Angeklagter gerät ins Stocken

Mehr als zwei Jahre nach dem Massenrausch wird gegen den Veranstalter des Seminars am Landgericht Stade verhandelt, der 52-Jährige ist Diplom-Psychologe und Psychotherapeut. Am ersten Prozesstag räumt er den Einsatz von Drogen ein. Das Verfahren gegen die Frau des Angeklagten wurde bereits gegen Zahlung einer Geldbuße eingestellt.

„Ich bestätige, dass die Anklagevorwürfe zu Recht erhoben wurden“, heißt es am Donnerstag in der sehr persönlichen Erklärung des Psychologen. Mehrfach gerät er ins Stocken, die Stimme versagt ihm. Er habe den 27 Teilnehmern Kapseln mit dem Halluzinogen 2C-E angeboten, in denen ohne sein Wissen auch die psychoaktive Substanz Dragonfly enthalten gewesen sei. Der 52-Jährige spricht von einem „Unfall“ und entschuldigt sich mehrfach bei allen Betroffenen. Es habe sich um eine „freiwillige, selbstverantwortliche Einnahme gehandelt“, sagt er. Auch LSD habe er dabeigehabt, aber nicht angeboten.

Laut Anklage sollte bei einer äußerst umstrittenen Therapieform, der sogenannten Psycholyse, eine Bewusstseinserweiterung erreicht werden. Das bestreitet der Angeklagte, auch wenn er die Therapieform begrüße. Dafür sei das 2C-E in der verabreichten Dosis unbrauchbar. Er selbst und seine Frau hätten die Substanz unwissentlich eingenommen, wohl beim Trinken.
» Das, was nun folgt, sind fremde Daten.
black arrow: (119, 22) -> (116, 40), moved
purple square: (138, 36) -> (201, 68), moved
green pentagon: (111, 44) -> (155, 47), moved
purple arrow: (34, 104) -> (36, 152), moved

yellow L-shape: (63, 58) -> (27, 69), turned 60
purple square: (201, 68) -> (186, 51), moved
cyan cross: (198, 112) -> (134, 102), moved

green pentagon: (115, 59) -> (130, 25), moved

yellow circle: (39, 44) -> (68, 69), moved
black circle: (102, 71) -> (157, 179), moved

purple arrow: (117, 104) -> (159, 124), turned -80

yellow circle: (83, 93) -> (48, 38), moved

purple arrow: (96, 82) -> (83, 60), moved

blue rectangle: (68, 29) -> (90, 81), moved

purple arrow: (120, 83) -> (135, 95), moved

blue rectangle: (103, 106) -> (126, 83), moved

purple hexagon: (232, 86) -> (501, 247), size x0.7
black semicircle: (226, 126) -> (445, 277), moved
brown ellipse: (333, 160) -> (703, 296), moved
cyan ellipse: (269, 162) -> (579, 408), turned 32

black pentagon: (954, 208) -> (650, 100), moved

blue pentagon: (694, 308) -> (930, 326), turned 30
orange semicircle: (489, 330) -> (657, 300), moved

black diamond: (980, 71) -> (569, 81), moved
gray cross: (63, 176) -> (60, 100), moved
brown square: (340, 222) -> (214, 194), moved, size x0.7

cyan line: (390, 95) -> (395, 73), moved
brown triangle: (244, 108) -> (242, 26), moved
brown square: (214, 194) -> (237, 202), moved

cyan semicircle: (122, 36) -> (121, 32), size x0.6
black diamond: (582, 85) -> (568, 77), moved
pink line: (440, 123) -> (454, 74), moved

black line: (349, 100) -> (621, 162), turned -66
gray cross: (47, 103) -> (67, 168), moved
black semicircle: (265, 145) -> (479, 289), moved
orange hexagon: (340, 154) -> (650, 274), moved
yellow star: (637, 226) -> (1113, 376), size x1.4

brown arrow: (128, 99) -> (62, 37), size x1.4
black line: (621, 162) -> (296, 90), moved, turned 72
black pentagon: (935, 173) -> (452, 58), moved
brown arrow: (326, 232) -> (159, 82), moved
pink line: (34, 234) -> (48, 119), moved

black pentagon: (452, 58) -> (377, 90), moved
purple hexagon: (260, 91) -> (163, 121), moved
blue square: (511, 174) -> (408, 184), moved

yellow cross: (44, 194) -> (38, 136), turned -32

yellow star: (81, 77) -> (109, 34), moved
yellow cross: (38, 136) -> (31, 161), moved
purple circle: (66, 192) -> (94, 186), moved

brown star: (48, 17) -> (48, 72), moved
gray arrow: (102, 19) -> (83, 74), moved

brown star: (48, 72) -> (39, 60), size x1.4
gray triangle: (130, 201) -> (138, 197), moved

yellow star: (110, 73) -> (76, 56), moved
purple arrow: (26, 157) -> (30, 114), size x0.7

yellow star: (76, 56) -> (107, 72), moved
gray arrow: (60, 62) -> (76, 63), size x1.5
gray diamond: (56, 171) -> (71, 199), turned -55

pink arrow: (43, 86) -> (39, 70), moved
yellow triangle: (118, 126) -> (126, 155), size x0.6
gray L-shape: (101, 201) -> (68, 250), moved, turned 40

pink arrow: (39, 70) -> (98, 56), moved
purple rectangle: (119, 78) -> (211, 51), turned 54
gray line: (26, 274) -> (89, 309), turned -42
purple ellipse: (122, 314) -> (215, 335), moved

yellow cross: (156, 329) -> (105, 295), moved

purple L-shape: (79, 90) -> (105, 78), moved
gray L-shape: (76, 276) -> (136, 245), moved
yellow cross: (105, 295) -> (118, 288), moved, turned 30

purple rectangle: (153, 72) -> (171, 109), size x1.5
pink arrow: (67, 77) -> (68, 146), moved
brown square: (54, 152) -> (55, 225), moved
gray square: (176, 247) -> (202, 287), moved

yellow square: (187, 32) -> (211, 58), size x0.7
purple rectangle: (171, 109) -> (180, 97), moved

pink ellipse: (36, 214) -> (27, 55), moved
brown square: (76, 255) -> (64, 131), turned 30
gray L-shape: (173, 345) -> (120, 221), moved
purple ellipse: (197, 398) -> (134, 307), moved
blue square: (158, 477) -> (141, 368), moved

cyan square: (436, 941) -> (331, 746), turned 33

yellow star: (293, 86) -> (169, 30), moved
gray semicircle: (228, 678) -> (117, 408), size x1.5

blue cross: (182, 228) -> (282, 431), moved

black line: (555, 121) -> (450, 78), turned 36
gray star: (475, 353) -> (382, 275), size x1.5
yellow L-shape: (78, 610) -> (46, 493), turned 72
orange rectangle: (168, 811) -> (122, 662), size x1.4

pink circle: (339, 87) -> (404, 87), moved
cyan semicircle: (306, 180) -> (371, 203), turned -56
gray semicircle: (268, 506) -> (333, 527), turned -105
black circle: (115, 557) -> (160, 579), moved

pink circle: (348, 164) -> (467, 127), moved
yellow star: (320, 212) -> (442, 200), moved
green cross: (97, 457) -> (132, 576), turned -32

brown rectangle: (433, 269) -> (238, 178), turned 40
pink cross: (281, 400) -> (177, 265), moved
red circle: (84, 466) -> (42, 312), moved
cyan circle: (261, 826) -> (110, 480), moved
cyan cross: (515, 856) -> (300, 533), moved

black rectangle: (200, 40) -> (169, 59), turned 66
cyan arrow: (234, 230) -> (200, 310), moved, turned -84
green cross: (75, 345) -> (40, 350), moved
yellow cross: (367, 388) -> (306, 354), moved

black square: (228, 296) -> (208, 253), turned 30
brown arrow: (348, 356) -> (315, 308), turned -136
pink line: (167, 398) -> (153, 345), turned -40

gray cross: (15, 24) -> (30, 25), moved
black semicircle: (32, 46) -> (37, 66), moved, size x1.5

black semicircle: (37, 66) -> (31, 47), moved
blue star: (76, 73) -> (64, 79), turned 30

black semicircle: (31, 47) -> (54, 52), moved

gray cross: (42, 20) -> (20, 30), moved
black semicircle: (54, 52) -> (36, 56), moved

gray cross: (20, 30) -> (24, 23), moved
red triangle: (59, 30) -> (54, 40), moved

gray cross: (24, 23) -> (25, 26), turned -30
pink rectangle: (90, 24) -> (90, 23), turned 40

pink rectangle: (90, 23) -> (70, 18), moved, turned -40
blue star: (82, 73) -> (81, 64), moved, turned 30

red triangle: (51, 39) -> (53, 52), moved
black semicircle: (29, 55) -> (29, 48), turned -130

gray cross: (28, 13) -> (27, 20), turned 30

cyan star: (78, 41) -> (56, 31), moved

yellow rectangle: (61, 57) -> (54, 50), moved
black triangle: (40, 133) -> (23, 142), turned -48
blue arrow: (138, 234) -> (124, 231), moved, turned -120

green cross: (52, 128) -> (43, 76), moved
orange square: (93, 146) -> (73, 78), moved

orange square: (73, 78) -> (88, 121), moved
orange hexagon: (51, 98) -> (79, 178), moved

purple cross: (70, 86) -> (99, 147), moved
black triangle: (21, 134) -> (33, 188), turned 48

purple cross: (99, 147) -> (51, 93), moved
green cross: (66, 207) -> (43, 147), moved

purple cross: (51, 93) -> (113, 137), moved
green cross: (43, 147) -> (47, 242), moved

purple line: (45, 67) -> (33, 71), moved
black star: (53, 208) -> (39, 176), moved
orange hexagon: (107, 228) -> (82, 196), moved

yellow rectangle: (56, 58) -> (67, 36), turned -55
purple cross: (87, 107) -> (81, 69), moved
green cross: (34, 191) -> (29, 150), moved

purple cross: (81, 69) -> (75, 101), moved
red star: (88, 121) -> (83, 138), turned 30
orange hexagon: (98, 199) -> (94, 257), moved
Sie seien draußen gewesen, als die anderen das Mittel nahmen.

Die Behörden vermuten einen Sekten-Hintergrund. Laut Ermittlungsergebnissen sind die Organisatoren des Seminars Sympathisanten der sogenannten Kirschblütengemeinschaft des im Januar gestorbenen Schweizer Therapeuten Samuel Widmer. Die Gemeinschaft wurde von der Zentralstelle für Weltanschauungsfragen der Evangelischen Kirche als „problematisch“ eingestuft, Kritiker sprechen von einer Sekte. Die Verteidiger des Angeklagten hatten bereits im Vorfeld betont, diese Vorwürfe seien nicht Teil der juristischen Untersuchung. Eine Sprecherin der Gemeinschaft wollte aktuell nichts zu einem möglichen Zusammenhang mit den Vorfällen in Handeloh sagen. Der Angeklagte sagte zu dem Thema am Donnerstag nur, er habe bei seiner Arbeit „zu Samuel Widmer gefunden“.

Es sei kein Treffen von Heilpraktikern gewesen, sagte der 52-Jährige weiter. Vom Arzt bis zum Friseur, vom Psychologen bis zum Erzieher seien ganz unterschiedliche Teilnehmer dabei gewesen. Ermittlungsverfahren gegen sie waren nach und nach eingestellt worden.

Für den Angeklagten geht es um viel. Ihm droht nicht nur eine Haftstrafe – auch ein Berufsverbot kommt in Betracht.